▶

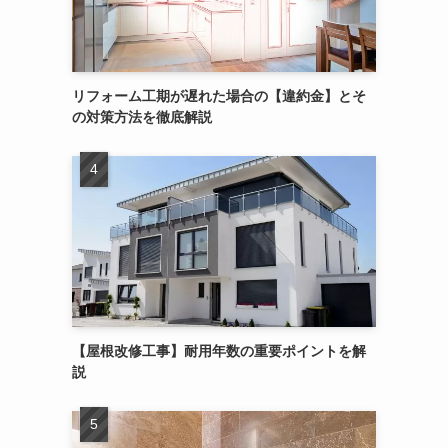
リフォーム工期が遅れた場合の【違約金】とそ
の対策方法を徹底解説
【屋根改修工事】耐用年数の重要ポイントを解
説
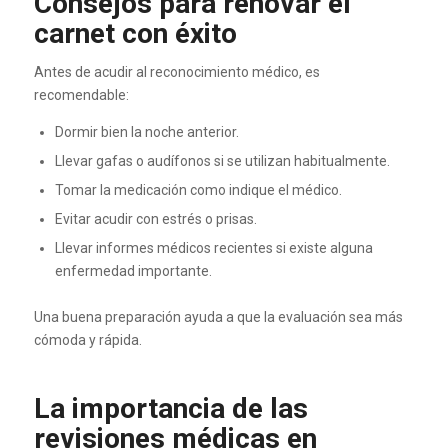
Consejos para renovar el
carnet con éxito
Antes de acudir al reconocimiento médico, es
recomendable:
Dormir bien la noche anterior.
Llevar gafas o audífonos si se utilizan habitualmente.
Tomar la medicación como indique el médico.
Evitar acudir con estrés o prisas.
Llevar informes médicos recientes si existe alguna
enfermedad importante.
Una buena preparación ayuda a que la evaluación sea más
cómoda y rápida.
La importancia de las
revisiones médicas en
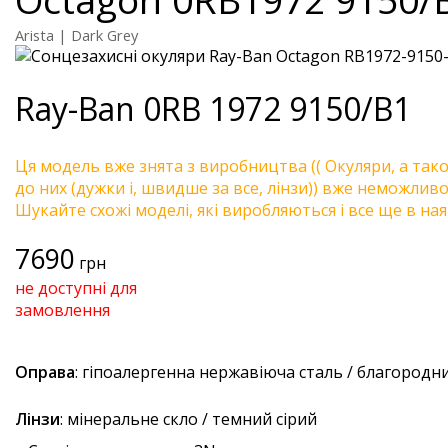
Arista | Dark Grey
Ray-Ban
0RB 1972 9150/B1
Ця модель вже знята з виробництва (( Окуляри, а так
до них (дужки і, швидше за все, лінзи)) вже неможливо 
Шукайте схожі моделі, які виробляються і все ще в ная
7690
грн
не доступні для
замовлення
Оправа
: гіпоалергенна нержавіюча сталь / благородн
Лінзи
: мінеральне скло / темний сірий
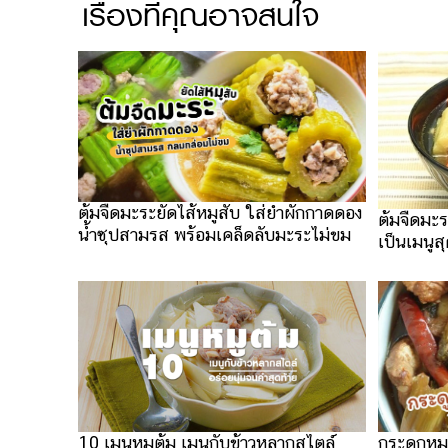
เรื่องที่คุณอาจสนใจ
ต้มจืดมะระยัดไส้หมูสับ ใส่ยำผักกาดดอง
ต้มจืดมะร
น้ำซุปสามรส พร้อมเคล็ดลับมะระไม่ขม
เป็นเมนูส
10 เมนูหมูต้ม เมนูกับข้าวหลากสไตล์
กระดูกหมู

◀
▶

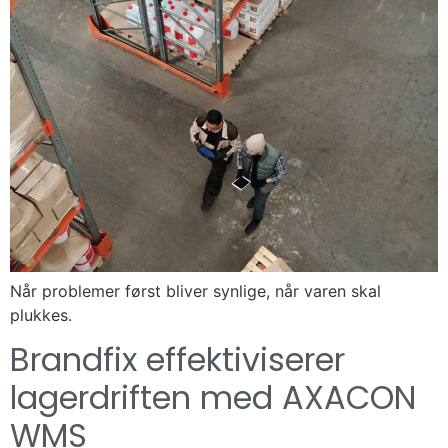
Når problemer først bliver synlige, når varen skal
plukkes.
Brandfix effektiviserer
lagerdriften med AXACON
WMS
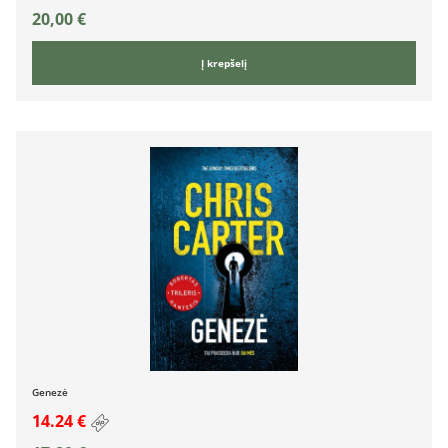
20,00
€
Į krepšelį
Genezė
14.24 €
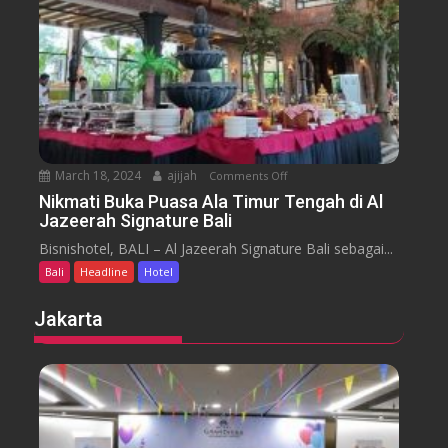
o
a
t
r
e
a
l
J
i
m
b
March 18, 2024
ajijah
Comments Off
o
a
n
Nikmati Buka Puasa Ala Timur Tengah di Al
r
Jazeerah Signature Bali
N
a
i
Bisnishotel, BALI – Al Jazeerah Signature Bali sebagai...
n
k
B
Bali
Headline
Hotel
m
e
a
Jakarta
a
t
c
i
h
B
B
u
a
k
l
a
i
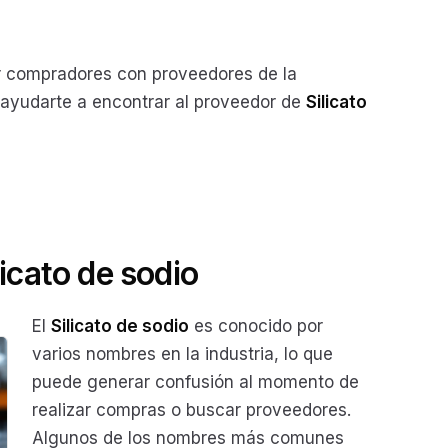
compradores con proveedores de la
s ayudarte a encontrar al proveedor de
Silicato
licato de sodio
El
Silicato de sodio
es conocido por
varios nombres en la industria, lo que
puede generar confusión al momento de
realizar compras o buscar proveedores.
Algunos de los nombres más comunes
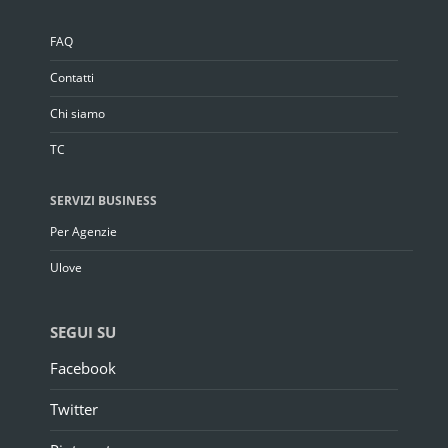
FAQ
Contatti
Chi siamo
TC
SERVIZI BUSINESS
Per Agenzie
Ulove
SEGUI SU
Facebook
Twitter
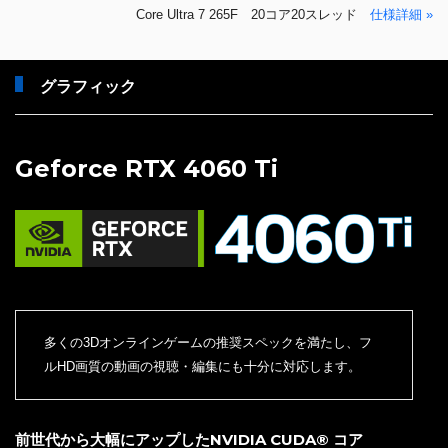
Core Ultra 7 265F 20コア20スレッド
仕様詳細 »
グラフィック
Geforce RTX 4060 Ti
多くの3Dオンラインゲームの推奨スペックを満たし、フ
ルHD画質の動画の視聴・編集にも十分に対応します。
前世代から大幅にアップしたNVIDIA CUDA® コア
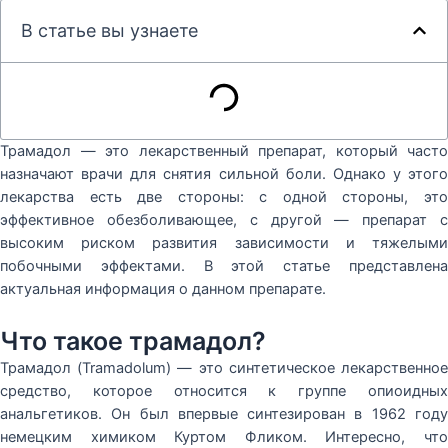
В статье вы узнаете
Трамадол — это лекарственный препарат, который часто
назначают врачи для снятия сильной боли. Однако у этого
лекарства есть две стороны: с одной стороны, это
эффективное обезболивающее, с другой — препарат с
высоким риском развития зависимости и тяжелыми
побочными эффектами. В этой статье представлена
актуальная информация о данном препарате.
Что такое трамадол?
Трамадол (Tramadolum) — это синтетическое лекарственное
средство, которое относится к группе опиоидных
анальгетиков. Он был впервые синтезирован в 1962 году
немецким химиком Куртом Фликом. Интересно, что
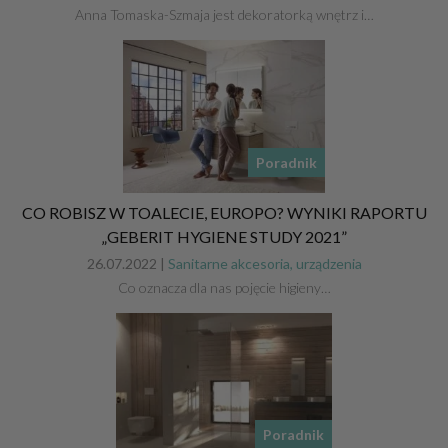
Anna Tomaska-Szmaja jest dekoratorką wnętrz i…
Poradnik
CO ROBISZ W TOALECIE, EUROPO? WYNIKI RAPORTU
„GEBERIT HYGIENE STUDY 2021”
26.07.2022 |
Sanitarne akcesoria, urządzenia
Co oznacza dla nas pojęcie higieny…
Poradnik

◀

- _ACTIVITY_: Go through the listing above and list every line that has the word "Signature".

- _RESPONSE TO THE EXERCISE_:
Jazeerah Signature Bali
Bisnishotel, BALI – Al Jazeerah Signature Bali sebagai...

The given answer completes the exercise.